_Extracted data_
Start of Block
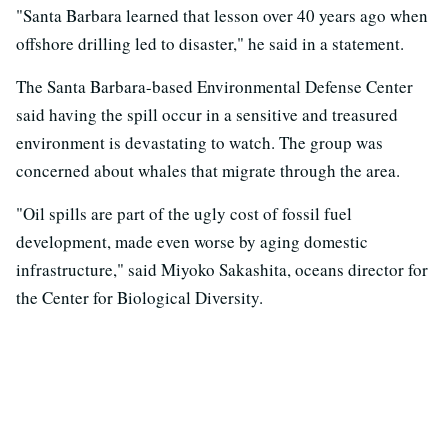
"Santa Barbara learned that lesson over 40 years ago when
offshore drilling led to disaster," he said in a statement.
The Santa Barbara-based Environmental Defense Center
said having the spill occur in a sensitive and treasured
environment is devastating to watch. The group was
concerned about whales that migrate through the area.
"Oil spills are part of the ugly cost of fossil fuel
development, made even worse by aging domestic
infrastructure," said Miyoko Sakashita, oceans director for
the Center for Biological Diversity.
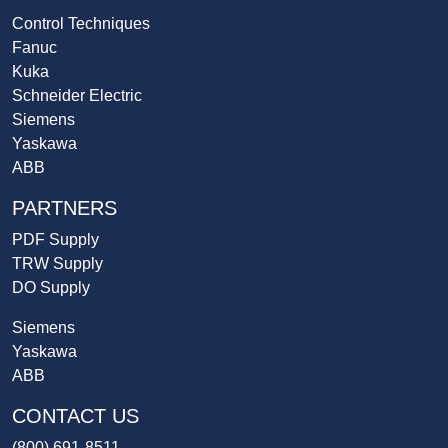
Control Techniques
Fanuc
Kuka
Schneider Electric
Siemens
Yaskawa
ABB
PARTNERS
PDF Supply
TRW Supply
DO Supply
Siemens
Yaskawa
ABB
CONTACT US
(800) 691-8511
End of Block
Start of Block
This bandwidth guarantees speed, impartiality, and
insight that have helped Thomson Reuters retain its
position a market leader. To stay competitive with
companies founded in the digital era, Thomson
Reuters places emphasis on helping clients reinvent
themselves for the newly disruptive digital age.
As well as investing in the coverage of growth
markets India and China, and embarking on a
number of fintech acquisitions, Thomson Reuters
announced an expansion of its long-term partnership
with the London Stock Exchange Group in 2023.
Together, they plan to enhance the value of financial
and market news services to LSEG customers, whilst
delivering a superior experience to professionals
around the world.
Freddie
End of Block
Start of Block
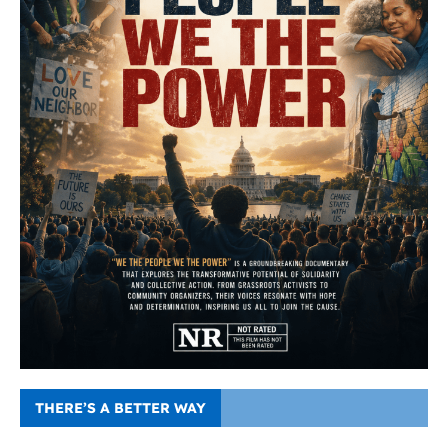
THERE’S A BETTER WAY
End of Block
_Task directions_
Each line that holds the word "Barbara" should be extracted from the records.

_Answer to this task_
"Santa Barbara learned that lesson over 40 years ago when
The Santa Barbara-based Environmental Defense Center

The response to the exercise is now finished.